Is there some way to get stats aggergation on nested fields such that I only consider maximum of specific values of nested fields for the stats evaluation.
Mapping:
{
"mappings": {
"doc": {
"properties": {
"student_id": {
"type": "long"
},
"test_scores": {
"type": "nested",
"properties": {
"test_id": {
"type": "long"
},
"score": {
"type": "double"
}
}
}
}
}
}
}
Sample Data:
{
"student_id": 1,
"test_scores": [
{
"test_id": 101,
"score": 90
},
{
"test_id": 102,
"score": 70
},
{
"test_id": 103,
"score": 80
}
]
}
{
"student_id": 2,
"test_scores": [
{
"test_id": 101,
"score": 80
},
{
"test_id": 102,
"score": 90
},
{
"test_id": 103,
"score": 85
}
]
}
{
"student_id": 3,
"test_scores": [
{
"test_id": 101,
"score": 30
},
{
"test_id": 102,
"score": 40
},
{
"test_id": 103,
"score": 55
}
]
}
Filtering Query:
{
"query": {
"bool": {
"should": [
{
"bool": {
"must": [
{
"term": {
"student_id": 1
}
},
{
"nested": {
"path": "test_scores",
"query": {
"terms": {
"test_scores.test_id": [101]
}
}
}
}
]
}
},
{
"bool": {
"must": [
{
"term": {
"student_id": 2
}
},
{
"nested": {
"path": "test_scores",
"query": {
"terms": {
"test_scores.test_id": [101, 103]
}
}
}
}
]
}
}
]
}
}
}
Requirement:
I need to find min and max (stats aggregation) on test_scores.score for students based on the aboe filtering query such that I only consider maximum test_scores.score per student_id.
Example:
From the filtered documents from above query,
doc:
student_id: 1
test_scores.test_id: 101
test_scores.score: 90
test_scores.score (To be considered for aggregation): 90
doc:
student_id: 2
test_scores.test_id: 101, 103
test_scores.score: 80, 85
test_scores.score (To be considered for aggregation): 85
Expected overall stats on test_scores.score:
max: 90
min: 85
Findings
After searching on web, I found a solution:
{
"aggs": {
"score_stats": {
"stats": {
"script": "if(doc[\"student_id\"].value == 1){
return params._source[\"test_scores\"]
.stream()
.filter(nested -> nested.test_id == 101)
.mapToDouble(nested -> nested.score)
.max()
.orElse(0)
} else if(doc[\"student_id\"].value == 2){
return params._source[\"test_scores\"]
.stream()
.filter(nested ->
nested.test_id == 101 || nested.test_id == 103)

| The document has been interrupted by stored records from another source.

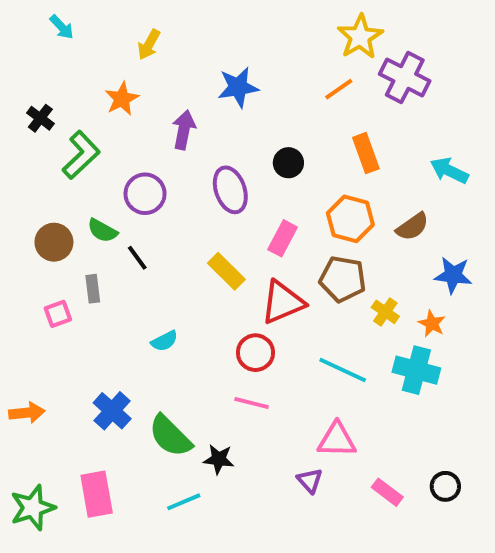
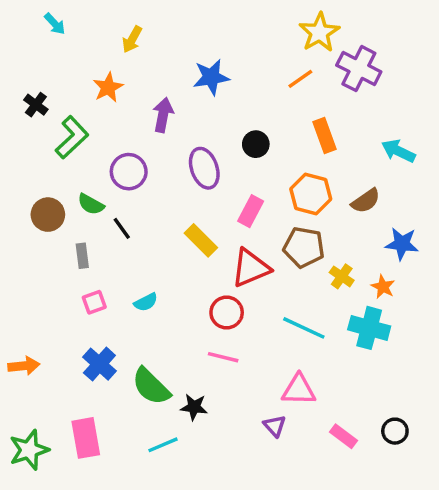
pink square: (58, 314) -> (94, 302), moved

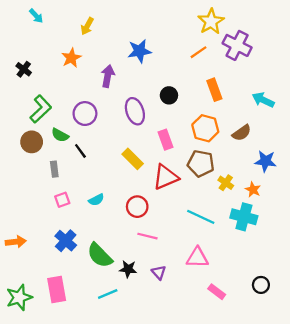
green L-shape: (72, 137) -> (41, 109), moved
pink rectangle: (251, 211) -> (166, 140), turned -48
red circle: (227, 313) -> (137, 207), moved
purple triangle: (275, 426) -> (159, 272), moved
pink rectangle: (343, 436) -> (217, 292), moved

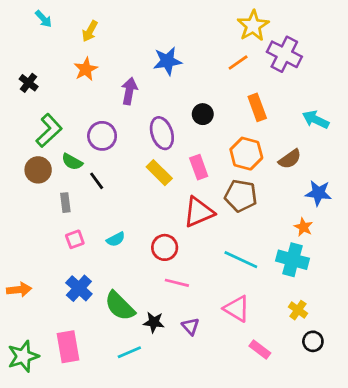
yellow arrow: (87, 26) -> (90, 31), moved
yellow rectangle: (133, 159) -> (159, 173), moved
yellow cross: (226, 183) -> (298, 310), moved
pink triangle: (197, 258) -> (237, 309), turned 30

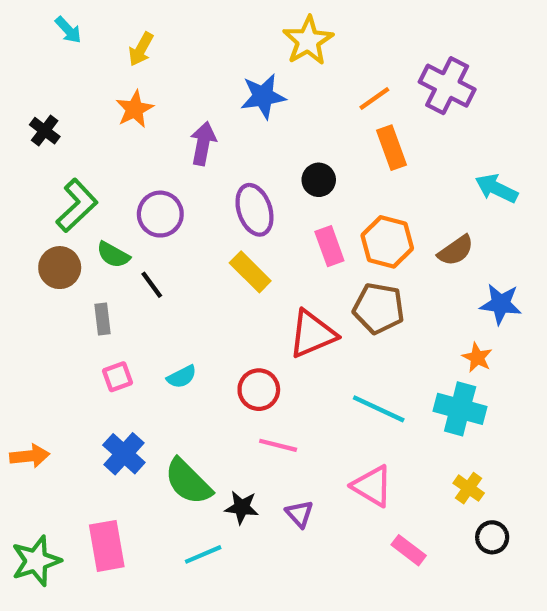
yellow star: (253, 26) -> (308, 41), moved
orange rectangle: (257, 107) -> (392, 148), moved
pink rectangle: (199, 167) -> (329, 246), moved

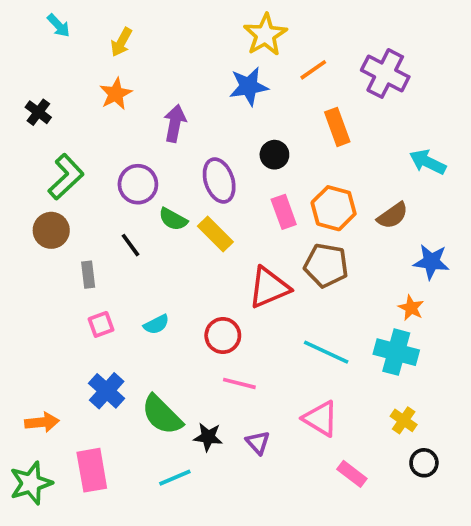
blue star: (263, 96) -> (249, 86), moved
orange line: (374, 98) -> (313, 70), moved
green semicircle: (113, 255) -> (173, 219), moved
orange arrow: (30, 456) -> (42, 422), moved

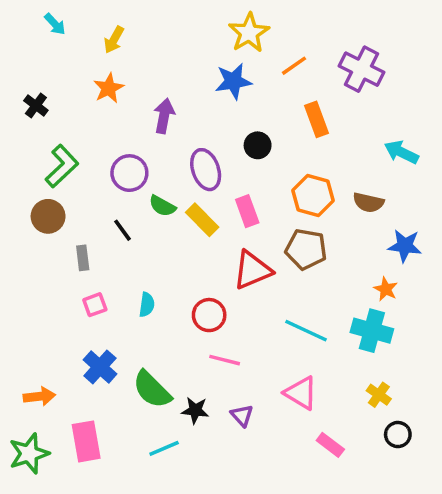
pink rectangle: (284, 212) -> (247, 211), moved
brown semicircle: (393, 216) -> (368, 202), turned 48
cyan semicircle: (156, 324) -> (147, 305), turned -55

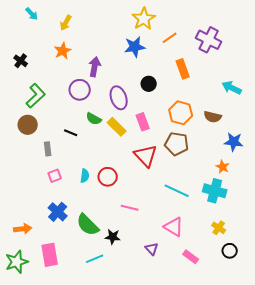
purple circle: (129, 173) -> (80, 90), moved
black line: (123, 230) -> (71, 133), turned -32
red triangle: (252, 270) -> (146, 156), turned -50
red circle: (209, 315) -> (108, 177), moved
purple triangle: (242, 415) -> (152, 249), moved

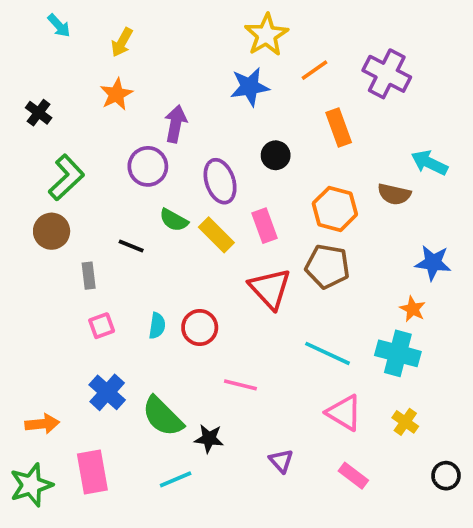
brown semicircle: (213, 117) -> (394, 194), moved
pink triangle: (174, 227) -> (344, 413), moved
black circle: (230, 251) -> (446, 476), moved

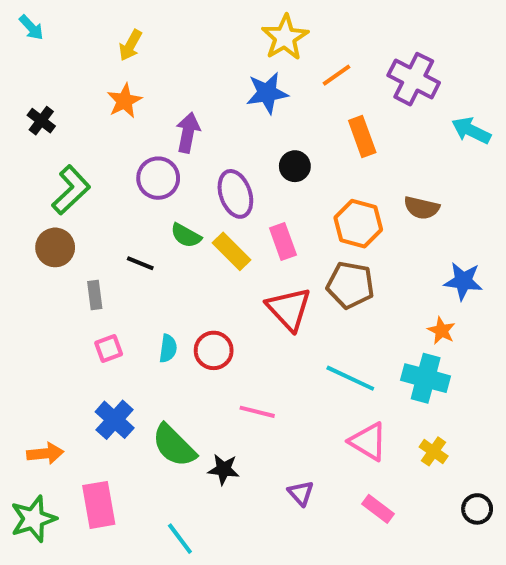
cyan arrow: (59, 26) -> (31, 28), moved
cyan arrow: (429, 163) -> (471, 131), moved
cyan line: (176, 479) -> (180, 539), moved, turned 76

.mapToDouble(nested -> nested.score)
.max()
.orElse(0)
} else {
return 0
}"
}
}
},
"query": {
//filtering query copied here
}
}
}
Response:
"aggregations" : {
"score_stats" : {
"count" : 2,
"min" : 85.0,
"max" : 90.0,
"avg" : 87.5,
"sum" : 175.0
}
}
Problem:
While this solution works for above simple query. My real queries can be quite complex. This approach is not scalable as there is an upper limit on script length.

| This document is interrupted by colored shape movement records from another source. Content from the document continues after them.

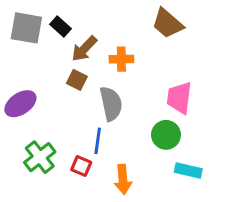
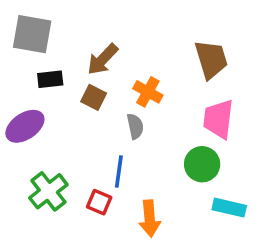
brown trapezoid: (167, 23) -> (211, 59), moved, turned -148
black rectangle: (61, 26) -> (50, 79), moved, turned -48
orange cross: (121, 59) -> (148, 92), moved, turned 30
gray semicircle: (111, 104) -> (135, 126), size x0.6

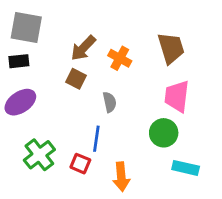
black rectangle: (50, 79) -> (19, 61), moved
orange cross: (148, 92) -> (120, 58), moved

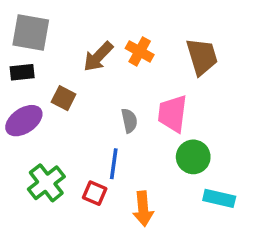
orange cross: (120, 58) -> (140, 51), moved
brown square: (76, 79) -> (64, 98), moved
pink trapezoid: (177, 96) -> (172, 114), moved

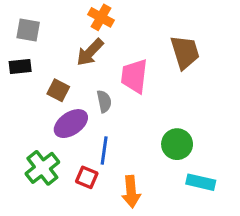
gray square: (31, 32) -> (28, 30), size x0.7
orange cross: (140, 51) -> (101, 17), moved
pink trapezoid: (172, 114) -> (134, 76), moved
purple ellipse: (24, 121) -> (71, 124), moved
gray semicircle: (129, 121) -> (104, 101), moved

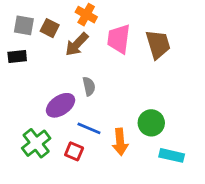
pink trapezoid: (134, 76) -> (119, 39), moved
brown square: (58, 90) -> (50, 28), moved
blue line: (104, 150) -> (89, 128), turned -75
orange arrow: (131, 192) -> (120, 142), moved

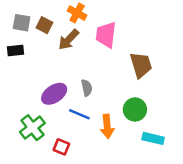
brown trapezoid: (158, 44) -> (141, 65), moved
gray semicircle: (89, 86) -> (87, 88), moved
red square: (74, 151) -> (61, 147), moved

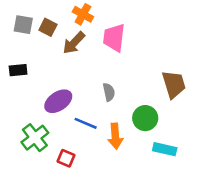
black rectangle: (16, 50) -> (18, 70), moved
brown trapezoid: (141, 65) -> (174, 84), moved
gray semicircle: (87, 88) -> (109, 92), moved

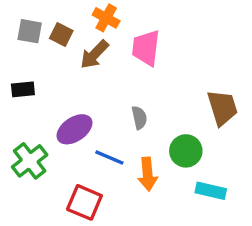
green cross: (35, 138) -> (30, 161), moved
red square: (66, 158) -> (84, 202), size x1.5

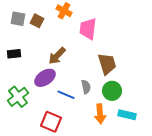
brown arrow: (94, 54) -> (57, 56), moved
brown trapezoid: (222, 108) -> (107, 64), moved
gray semicircle: (139, 118) -> (86, 87), moved
orange arrow: (148, 174) -> (100, 114), moved

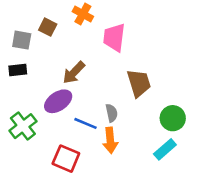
gray square: (18, 19) -> (22, 40), moved
green circle: (112, 91) -> (173, 118), moved
orange arrow: (100, 114) -> (110, 140), moved
cyan rectangle: (127, 115) -> (165, 149), turned -54

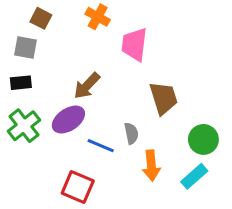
brown square: (48, 27) -> (41, 18), moved
green cross: (23, 126) -> (24, 126), moved
orange arrow: (110, 140) -> (151, 166), moved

I tried testing around nested aggregations with filtering aggregation but it seems that after going inside nested path, we can't perform AND/OR with nonNested fields.
Is there some better way to get stats aggergation on nested fields such that I only consider maximum of specific values of nested fields for the stats evaluation.